• [Task] Look for the word "cara" in the records, and copy each line where it appears.

(Extracted records)
%%

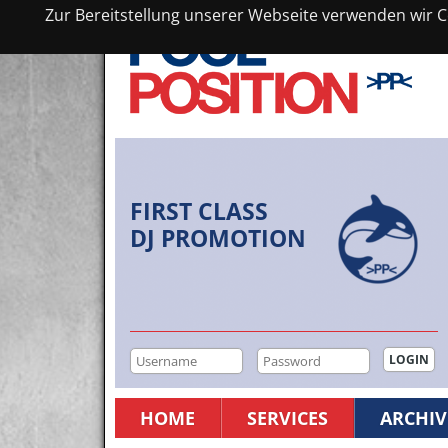
Zur Bereitstellung unserer Webseite verwenden wir Co
FIRST CLASS
DJ PROMOTION
HOME
SERVICES
ARCHIV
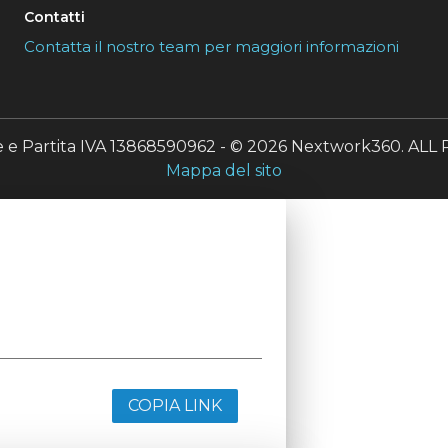
Contatti
Contatta il nostro team per maggiori informazioni
le e Partita IVA 13868590962 - © 2026 Nextwork360. A
Mappa del sito
COPIA LINK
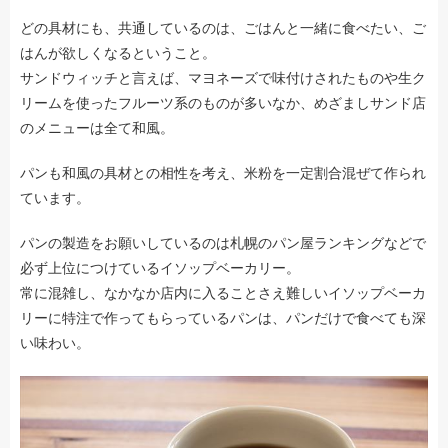
どの具材にも、共通しているのは、ごはんと一緒に食べたい、ご
はんが欲しくなるということ。
サンドウィッチと言えば、マヨネーズで味付けされたものや生ク
リームを使ったフルーツ系のものが多いなか、めざましサンド店
のメニューは全て和風。
パンも和風の具材との相性を考え、米粉を一定割合混ぜて作られ
ています。
パンの製造をお願いしているのは札幌のパン屋ランキングなどで
必ず上位につけているイソップベーカリー。
常に混雑し、なかなか店内に入ることさえ難しいイソップベーカ
リーに特注で作ってもらっているパンは、パンだけで食べても深
い味わい。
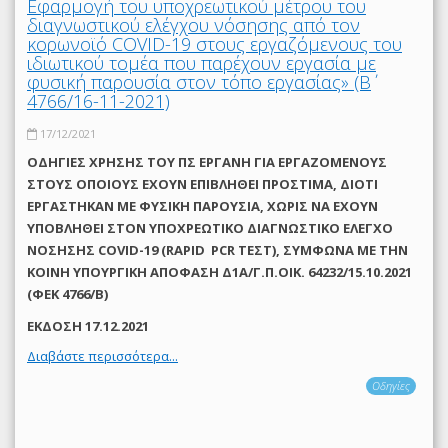
Εφαρμογή του υποχρεωτικού μέτρου του
διαγνωστικού ελέγχου νόσησης από τον
κορωνοϊό COVID-19 στους εργαζόμενους του
ιδιωτικού τομέα που παρέχουν εργασία με
φυσική παρουσία στον τόπο εργασίας» (Β΄
4766/16-11-2021)
17/12/2021
ΟΔΗΓΙΕΣ ΧΡΗΣΗΣ ΤΟΥ ΠΣ ΕΡΓΑΝΗ ΓΙΑ ΕΡΓΑΖΟΜΕΝΟΥΣ
ΣΤΟΥΣ ΟΠΟΙΟΥΣ ΕΧΟΥΝ ΕΠΙΒΛΗΘΕΙ ΠΡΟΣΤΙΜΑ, ΔΙΟΤΙ
ΕΡΓΑΣΤΗΚΑΝ ΜΕ ΦΥΣΙΚΗ ΠΑΡΟΥΣΙΑ, ΧΩΡΙΣ ΝΑ ΕΧΟΥΝ
ΥΠΟΒΛΗΘΕΙ ΣΤΟΝ ΥΠΟΧΡΕΩΤΙΚΟ ΔΙΑΓΝΩΣΤΙΚΟ ΕΛΕΓΧΟ
ΝΟΣΗΣΗΣ COVID-19 (RAPID PCR ΤΕΣΤ), ΣΥΜΦΩΝΑ ΜΕ THN
ΚΟΙΝΗ ΥΠΟΥΡΓΙΚΗ ΑΠΟΦΑΣΗ Δ1Α/Γ.Π.ΟΙΚ. 64232/15.10.2021
(ΦΕΚ 4766/Β)
ΕΚΔΟΣΗ 17.12.2021
Διαβάστε περισσότερα...
Οδηγίες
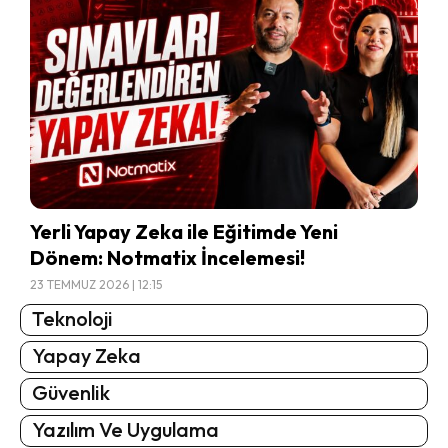
Yerli Yapay Zeka ile Eğitimde Yeni
Dönem: Notmatix İncelemesi!
23 TEMMUZ 2026 | 12:15
Teknoloji
Yapay Zeka
Güvenlik
Yazılım Ve Uygulama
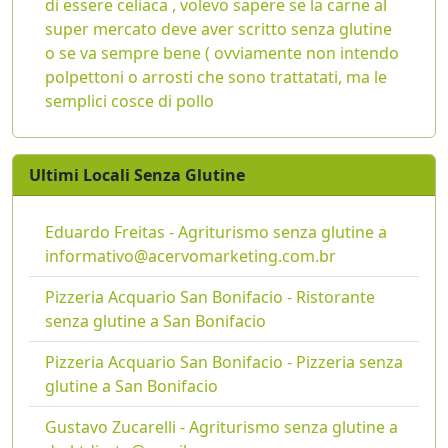
di essere celiaca , volevo sapere se la carne al
super mercato deve aver scritto senza glutine
o se va sempre bene ( ovviamente non intendo
polpettoni o arrosti che sono trattatati, ma le
semplici cosce di pollo
Ultimi Locali Senza Glutine
Eduardo Freitas - Agriturismo senza glutine a
informativo@acervomarketing.com.br
Pizzeria Acquario San Bonifacio - Ristorante
senza glutine a San Bonifacio
Pizzeria Acquario San Bonifacio - Pizzeria senza
glutine a San Bonifacio
Gustavo Zucarelli - Agriturismo senza glutine a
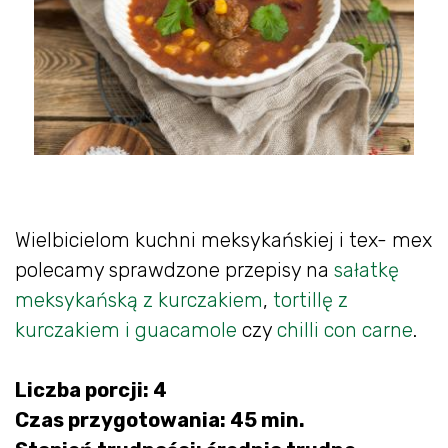
Wielbicielom kuchni meksykańskiej i tex- mex
polecamy sprawdzone przepisy na
sałatkę
meksykańską z kurczakiem
,
tortillę z
kurczakiem i guacamole
czy
chilli con carne
.
Liczba porcji: 4
Czas przygotowania: 45 min.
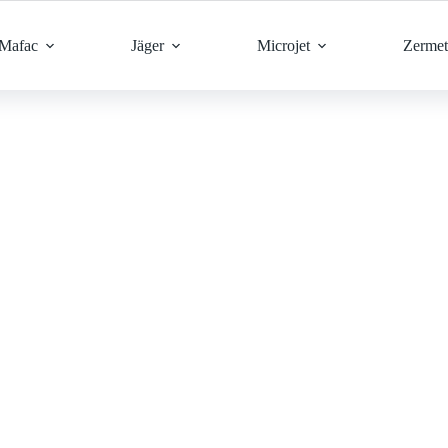
Mafac
Jäger
Microjet
Zermet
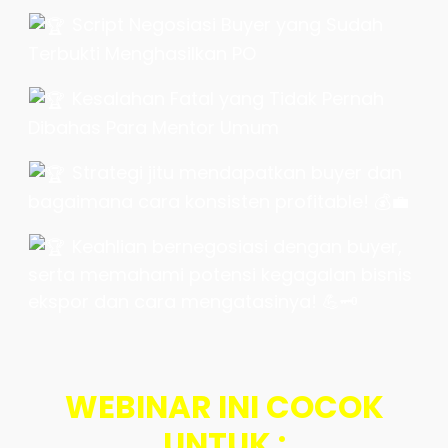
Script Negosiasi Buyer yang Sudah
Terbukti Menghasilkan PO
Kesalahan Fatal yang Tidak Pernah
Dibahas Para Mentor Umum
Strategi jitu mendapatkan buyer dan
bagaimana cara konsisten profitable! 💰💼
Keahlian bernegosiasi dengan buyer,
serta memahami potensi kegagalan bisnis
ekspor dan cara mengatasinya! 💪🗝
WEBINAR INI COCOK
UNTUK :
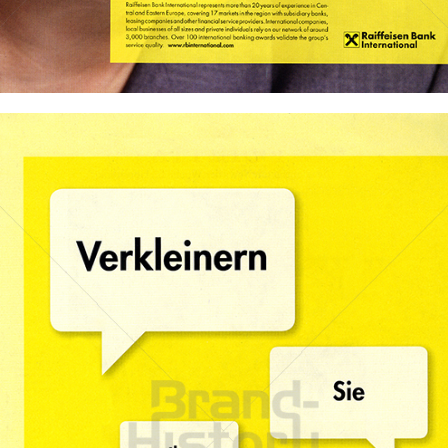
Bild-ID: 68092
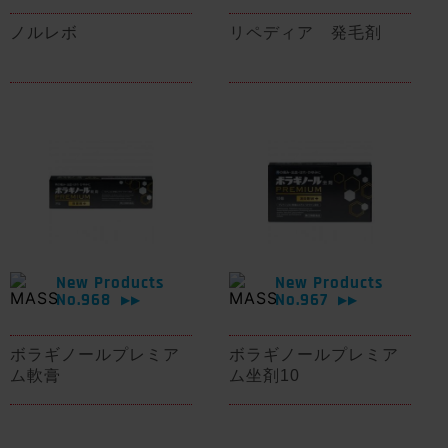
ノルレボ
リペディア 発毛剤
New Products
New Products
No.968
No.967
▶▶
▶▶
ボラギノールプレミア
ボラギノールプレミア
ム軟膏
ム坐剤10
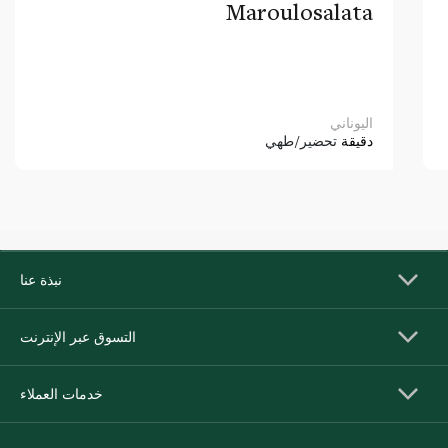
Maroulosalata
اليوناني
دقيقة
تحضير/طهي
نبذة عنا
التسوق عبر الإنترنت
خدمات العملاء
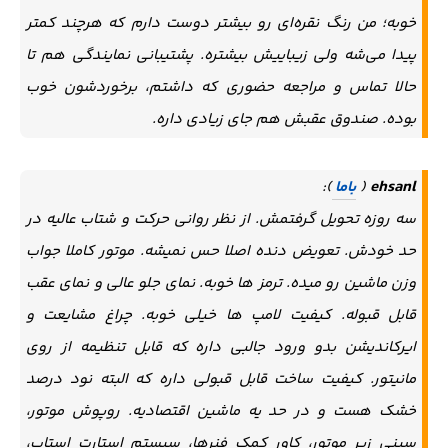
خوبه؛ من رنگ نقره‌ای رو بیشتر دوست دارم که هرچند کمتر
پیدا می‌شه ولی زیباییش بیشتره. پشتیبانی نمایندگی هم تا
حالا تماس و مراجعه حضوری که داشتم، برخوردشون خوب
بوده. صندوق عقبش هم جای زیادی داره.
ehsanl
(
باما
):
سه روزه تحویل گرفتمش. از نظر روانی حرکت و شتاب عالیه در
حد خودش. تعویض دنده اصلا حس نمیشه. موتور کاملا جواب
وزن ماشین رو میده. ترمز ها خوبه. نمای جلو عالی و نمای عقب
قابل قبوله. کیفیت لامپ ها خیلی خوبه. چراغ مشایعت و
ایرکاندیشن بدو ورود جالبی داره که قابل تنظیمه از روی
مانیتور. کیفیت ساخت قابل قبولی داره که البته نود درصد
خشک هست و در حد یه ماشین اقتصادیه. روپوش موتور،
سینی زیر موتور، کاور کمک فنرها، سیستم استارت استاپ،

%%

• [Final answer]
bagaimana cara konsisten profitable! 💰💼
ekspor dan cara mengatasinya! 💪🗝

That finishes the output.